The baby and the little girl sat, staring upwards at the once dead creatures, the baby laughing and clapping, the girl with a more than slightly confused look on her face as she reached out and took another honey-cake to nibble on.  The bone toys clicked and rattled all around them and their tea set.

Shashi and her father came up behind Mariush, quietly, watching the two girls and sparing a glance out at the machines working with the bugs.  Dukir’s hair and goatee were neat and long and clearly visible through the ornate green lace veil.  He was bent over his elaborate stick as though frail and delicate boned.  He did not resemble any of the officers he’d been playing… one bald as as an egg, the other with short hair and clean-shaven under the face coverings, unlike both his Emperor and Ilax.

“Mariush.  How is everything going?” Shashi didn’t have her youngest with her this time and helped Dukir settle onto the bench at the balcony’s edge, under the shade banners that took the place of flowers once they died back in the heat.  “How on earth is she still doing that?  I thought she was locked away from all code.”
“I don’t know.  She’s not getting enough connection to fight her restrictions.  It’s as if she can still access code but much much more slowly than she’s used to.  His Radiance gave me every code he had to let me ‘outflank’ her and make sure she doesn’t succeed in killing anything else.  We’re disagreeing about that little fact.”

“Is is her idea or a Hippifrei idea?” Dukir murmured quietly.  Alissa looked up at him as he spoke, as if his lower voice drew her attention, even away from her new best friend, Homa.

“Hippifrei.  We had no idea things were getting that bad out on the grass,” Mariush said.  “People have been forced to go into code and leave their bodies behind… so that the children could eat.  Her father did that… and it didn’t save his wife.  It saved our siwion there.  She’s badly hurt but will not credit it.  She cries and stamps and hurls the bone creatures to bits against the walls.  She only tried to hurl one at me once.  I took it away from her and ‘turned it off’ in a way she couldn’t undo.”

“So she’ll at least obey you and is – so far – not actively trying to kill people.”

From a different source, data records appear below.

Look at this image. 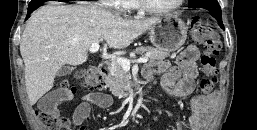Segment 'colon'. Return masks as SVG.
Instances as JSON below:
<instances>
[{
	"mask_svg": "<svg viewBox=\"0 0 257 130\" xmlns=\"http://www.w3.org/2000/svg\"><path fill=\"white\" fill-rule=\"evenodd\" d=\"M191 33L195 41L203 43L200 63L204 76L200 81V89L203 94L208 95L214 90L217 82L216 56L221 50V42L211 26L199 18L192 20ZM76 80L79 87L87 92H95L102 86V77L94 67L78 71ZM75 92L76 87L71 86L68 81H64L58 95L63 100H69ZM37 118L45 130H71L69 120L55 108L39 109Z\"/></svg>",
	"mask_w": 257,
	"mask_h": 130,
	"instance_id": "colon-1",
	"label": "colon"
}]
</instances>
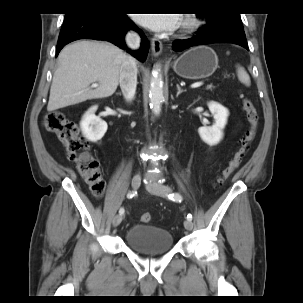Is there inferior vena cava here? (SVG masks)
I'll return each instance as SVG.
<instances>
[{
	"label": "inferior vena cava",
	"instance_id": "obj_1",
	"mask_svg": "<svg viewBox=\"0 0 303 303\" xmlns=\"http://www.w3.org/2000/svg\"><path fill=\"white\" fill-rule=\"evenodd\" d=\"M126 43L131 49H138L140 37L137 33L129 31L126 34ZM120 88L126 101L134 98L137 86V63L135 58L125 55L120 69L119 78Z\"/></svg>",
	"mask_w": 303,
	"mask_h": 303
}]
</instances>
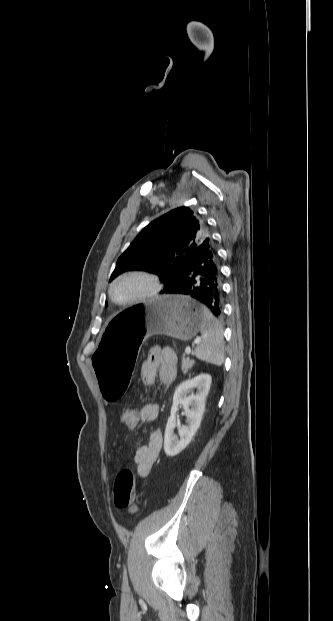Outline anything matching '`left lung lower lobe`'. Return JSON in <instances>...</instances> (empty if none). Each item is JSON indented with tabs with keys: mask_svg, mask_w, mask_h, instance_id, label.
Instances as JSON below:
<instances>
[{
	"mask_svg": "<svg viewBox=\"0 0 333 621\" xmlns=\"http://www.w3.org/2000/svg\"><path fill=\"white\" fill-rule=\"evenodd\" d=\"M188 295L206 305L215 316L222 313L221 272L217 250L205 239L188 259L180 277L162 292Z\"/></svg>",
	"mask_w": 333,
	"mask_h": 621,
	"instance_id": "0a47b994",
	"label": "left lung lower lobe"
}]
</instances>
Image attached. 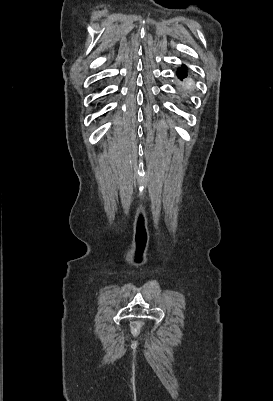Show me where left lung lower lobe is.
I'll use <instances>...</instances> for the list:
<instances>
[{
	"mask_svg": "<svg viewBox=\"0 0 273 401\" xmlns=\"http://www.w3.org/2000/svg\"><path fill=\"white\" fill-rule=\"evenodd\" d=\"M177 76H178V78H180L181 80H182L183 78H186V77H187L186 67H185V66L183 67V69H179V70L177 71Z\"/></svg>",
	"mask_w": 273,
	"mask_h": 401,
	"instance_id": "1",
	"label": "left lung lower lobe"
}]
</instances>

Mariush looked grim.  “She also tried to kill Homa once.  Because she loves her.  But she tried it in code and Homa… my little baby… smacked her as firmly as the old man would have.  She hasn’t tried since… but she sometimes cries because Homa is alive and out of her control and could die anytime.  She worries constantly that the baby isn’t letting herself be controlled.  She chews her fingernails bloody in her sleep.”

Dukir nodded.  “But she’s sleeping regularly now, I take it?”

“Yes, and its helping.”

Alissa set the bone toys to dancing in front of Homa and wandered over to where Mariush stood.  Slowly, as if testing to see if it was all right she put out her hand and took hold of Mariush’s outer veil, carefully, between two fingers.  She didn’t look at any of the adults, but looked through the balustrade’s carved stone flowers, the fingers of her other hand, still sticky with honey, laced through the ornatework.

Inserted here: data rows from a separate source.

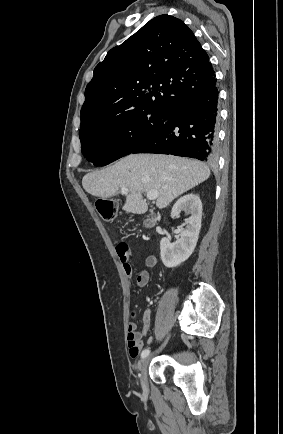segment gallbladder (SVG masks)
I'll use <instances>...</instances> for the list:
<instances>
[{
  "instance_id": "bac80fb5",
  "label": "gallbladder",
  "mask_w": 283,
  "mask_h": 434,
  "mask_svg": "<svg viewBox=\"0 0 283 434\" xmlns=\"http://www.w3.org/2000/svg\"><path fill=\"white\" fill-rule=\"evenodd\" d=\"M144 225L146 227H152L154 225V218H153V216L148 217L146 220H144Z\"/></svg>"
}]
</instances>
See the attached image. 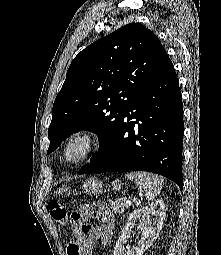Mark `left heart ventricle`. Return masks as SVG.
I'll return each instance as SVG.
<instances>
[{"instance_id":"b2bd125f","label":"left heart ventricle","mask_w":221,"mask_h":255,"mask_svg":"<svg viewBox=\"0 0 221 255\" xmlns=\"http://www.w3.org/2000/svg\"><path fill=\"white\" fill-rule=\"evenodd\" d=\"M82 152H83V145L77 144L69 150L68 157L69 159L74 160L77 157H79Z\"/></svg>"}]
</instances>
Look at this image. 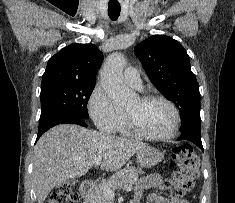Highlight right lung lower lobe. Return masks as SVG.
I'll return each mask as SVG.
<instances>
[{"instance_id":"1","label":"right lung lower lobe","mask_w":235,"mask_h":203,"mask_svg":"<svg viewBox=\"0 0 235 203\" xmlns=\"http://www.w3.org/2000/svg\"><path fill=\"white\" fill-rule=\"evenodd\" d=\"M77 124L80 126L87 127V124L85 123V120L77 118V117H72V116H60V117H55L52 119H49L47 121H44L42 123H39V130H38V135L36 141L40 138V136L46 132L48 129L51 127H54L55 125L58 124Z\"/></svg>"}]
</instances>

“Why are you doing all of that?” She asked, sounding truly curious.

“We are trying to get off planet before the next courier comes through,” Mariush explained again.  “That is if Terence doesn’t manage to subvert Station, with his Mom and his brainseed.  A contingiency plan.”

“Why don’t you just used the owner codes and make the Station give you a ride back down?” Alissa giggled as  Twenty-Three missed its swing and the model plunged several hundred feet before Fourteen and One Hundred Nine and Five managed to catch it.

“Because we don’t have the owner’s codes to either Station, or Glass Mountain,” Mariush explained patiently.

“Oh.  You could just ask me,” Alissa said and let go the balustrade to go back to Homa.  “I’ve got all the codes.  My daddy gave them to me.”

____________

My sincere apologies for the past week.  I've somehow gotten caught up in an 'I can't write' cycle.  Hopefully this will be fixed this week.  I took two days off around July 1, since that's our Canada Day... and couldn't manage to put word to screen after that.

I may have to take a week's formal holidays this summer... I'm not sure I can keep up my normal five days a week posting.  We'll see.  Thanks again for the support.